Whenever a picture appears, omit it, and set down everything else in the records exactly.

**RECORDS SUPPLIED**
──────────

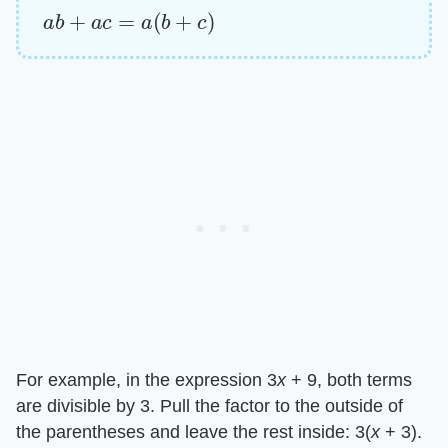
a
b
+
a
c
=
a
(
b
+
c
)
For example, in the expression 3​
x
​ + 9, both terms
are divisible by 3. Pull the factor to the outside of
the parentheses and leave the rest inside: 3(​
x
​ + 3).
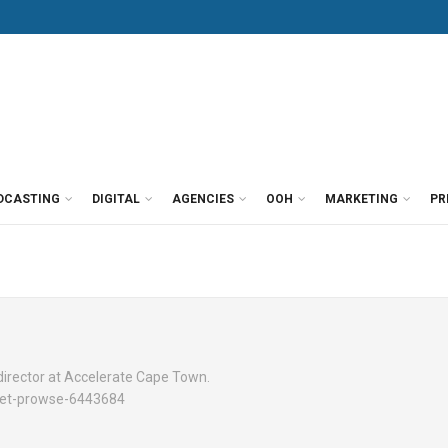
DCASTING
DIGITAL
AGENCIES
OOH
MARKETING
PR
irector at Accelerate Cape Town.
uliet-prowse-6443684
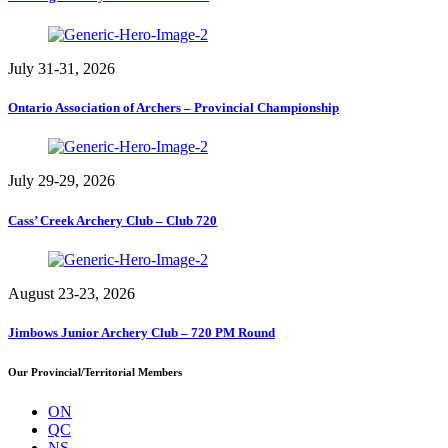
July 31-31, 2026
Ontario Association of Archers – Provincial Championship
July 29-29, 2026
Cass’ Creek Archery Club – Club 720
August 23-23, 2026
Jimbows Junior Archery Club – 720 PM Round
Our Provincial/Territorial Members
ON
QC
NS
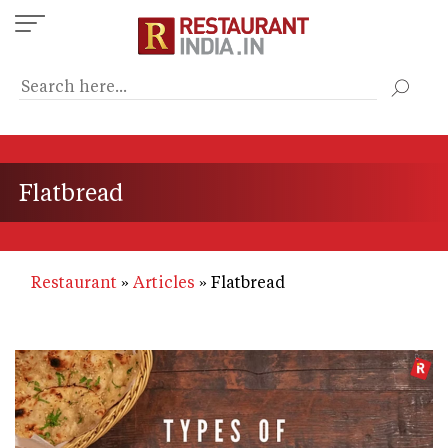
Skip
to
main
content
Flatbread
Restaurant
Articles
Flatbread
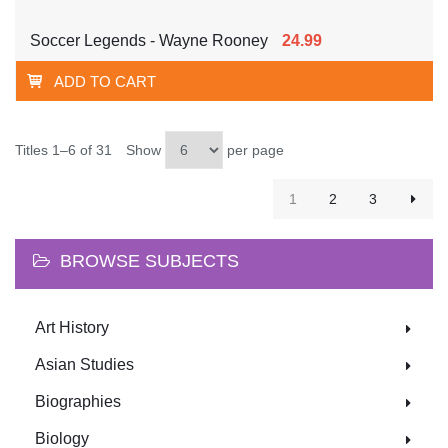
Soccer Legends - Wayne Rooney
24.99
ADD TO CART
Titles 1–6 of 31
Show
per page
1
2
3
BROWSE SUBJECTS
Art History
Asian Studies
Biographies
Biology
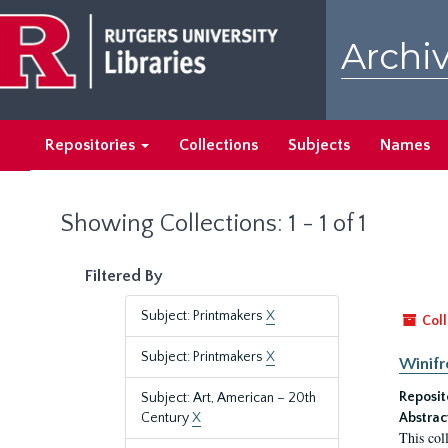
Skip
Skip
to
to
Archiv
main
search
content
results
Repositories
Collections
Subjects
Names
Showing Collections: 1 - 1 of 1
Filtered By
Subject: Printmakers
X
Coll
Subject: Printmakers
X
Winifr
Reposit
Subject: Art, American – 20th
Century
X
Abstrac
This col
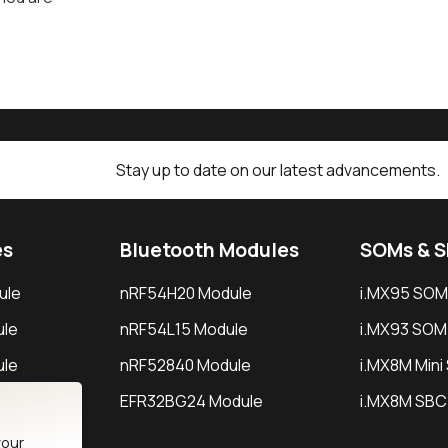
Stay up to date on our latest advancements.
es
Bluetooth Modules
SOMs & 
ule
nRF54H20 Module
i.MX95 SOM
le
nRF54L15 Module
i.MX93 SOM
le
nRF52840 Module
i.MX8M Min
EFR32BG24 Module
i.MX8M SBC
your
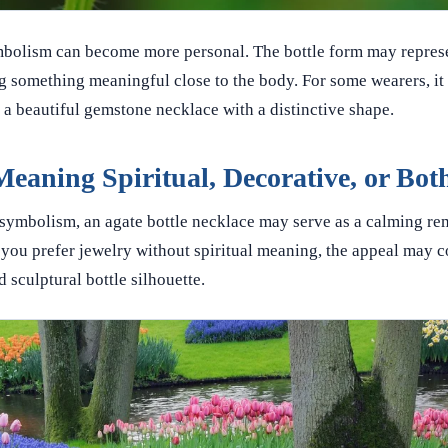
mbolism can become more personal. The bottle form may represe
 something meaningful close to the body. For some wearers, it i
y a beautiful gemstone necklace with a distinctive shape.
Meaning Spiritual, Decorative, or Bot
al symbolism, an agate bottle necklace may serve as a calming re
f you prefer jewelry without spiritual meaning, the appeal may 
d sculptural bottle silhouette.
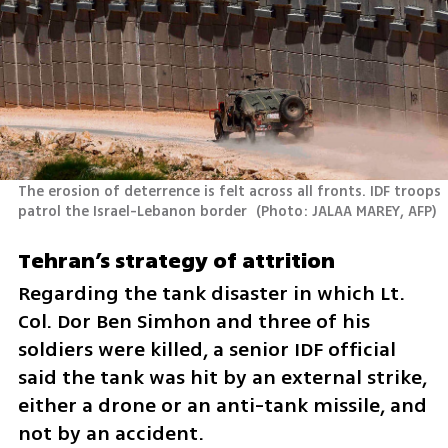
The erosion of deterrence is felt across all fronts. IDF troops 
patrol the Israel-Lebanon border 
(
Photo: JALAA MAREY, AFP
)
Tehran’s strategy of attrition
Regarding the tank disaster in which Lt. 
Col. Dor Ben Simhon and three of his 
soldiers were killed, a senior IDF official 
said the tank was hit by an external strike, 
either a drone or an anti-tank missile, and 
not by an accident.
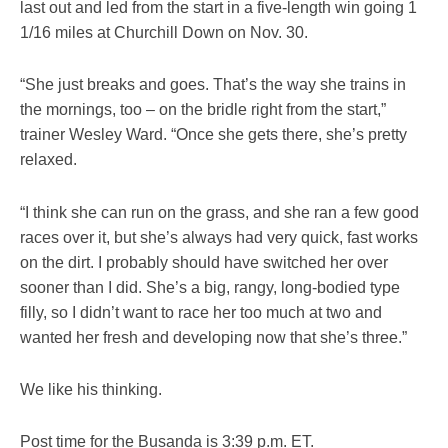
last out and led from the start in a five-length win going 1
1/16 miles at Churchill Down on Nov. 30.
“She just breaks and goes. That’s the way she trains in
the mornings, too – on the bridle right from the start,”
trainer Wesley Ward. “Once she gets there, she’s pretty
relaxed.
“I think she can run on the grass, and she ran a few good
races over it, but she’s always had very quick, fast works
on the dirt. I probably should have switched her over
sooner than I did. She’s a big, rangy, long-bodied type
filly, so I didn’t want to race her too much at two and
wanted her fresh and developing now that she’s three.”
We like his thinking.
Post time for the Busanda is 3:39 p.m. ET.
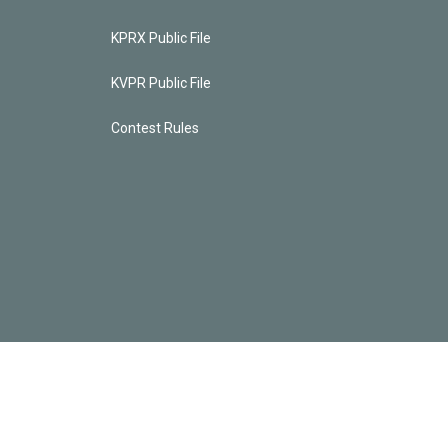
KPRX Public File
KVPR Public File
Contest Rules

──────────

**REPLY**
a
b
+
a
c
=
a
(
b
+
c
)
For example, in the expression 3​
x
​ + 9, both terms
are divisible by 3. Pull the factor to the outside of
the parentheses and leave the rest inside: 3(​
x
​ + 3).
DCASTING
DIGITAL
AGENCIES
OOH
MARKETING
PR
irector at Accelerate Cape Town.
uliet-prowse-6443684
July 31-31, 2026
Ontario Association of Archers – Provincial Championship
July 29-29, 2026
Cass’ Creek Archery Club – Club 720
August 23-23, 2026
Jimbows Junior Archery Club – 720 PM Round
Our Provincial/Territorial Members
ON
QC
NS
Skip
to
main
content
Flatbread
Restaurant
Articles
Flatbread
Soccer Legends - Wayne Rooney
24.99
ADD TO CART
Titles 1–6 of 31
Show
per page
1
2
3
BROWSE SUBJECTS
Art History
Asian Studies
Biographies
Biology
Skip
Skip
to
to
Archiv
main
search
content
results
Repositories
Collections
Subjects
Names
Showing Collections: 1 - 1 of 1
Filtered By
Subject: Printmakers
X
Coll
Subject: Printmakers
X
Winifr
Reposit
Subject: Art, American – 20th
Century
X
Abstrac
This col
Stay up to date on our latest advancements.
es
Bluetooth Modules
SOMs & 
ule
nRF54H20 Module
i.MX95 SOM
le
nRF54L15 Module
i.MX93 SOM
le
nRF52840 Module
i.MX8M Min
EFR32BG24 Module
i.MX8M SBC
your
mbolism can become more personal. The bottle form may represe
 something meaningful close to the body. For some wearers, it i
y a beautiful gemstone necklace with a distinctive shape.
Meaning Spiritual, Decorative, or Bot
al symbolism, an agate bottle necklace may serve as a calming re
f you prefer jewelry without spiritual meaning, the appeal may 
d sculptural bottle silhouette.
The erosion of deterrence is felt across all fronts. IDF troops 
patrol the Israel-Lebanon border 
(
Photo: JALAA MAREY, AFP
)
Tehran’s strategy of attrition
Regarding the tank disaster in which Lt. 
Col. Dor Ben Simhon and three of his 
soldiers were killed, a senior IDF official 
said the tank was hit by an external strike, 
either a drone or an anti-tank missile, and 
not by an accident.
last out and led from the start in a five-length win going 1
1/16 miles at Churchill Down on Nov. 30.
“She just breaks and goes. That’s the way she trains in
the mornings, too – on the bridle right from the start,”
trainer Wesley Ward. “Once she gets there, she’s pretty
relaxed.
“I think she can run on the grass, and she ran a few good
races over it, but she’s always had very quick, fast works
on the dirt. I probably should have switched her over
sooner than I did. She’s a big, rangy, long-bodied type
filly, so I didn’t want to race her too much at two and
wanted her fresh and developing now that she’s three.”
We like his thinking.
Post time for the Busanda is 3:39 p.m. ET.
KPRX Public File
KVPR Public File
Contest Rules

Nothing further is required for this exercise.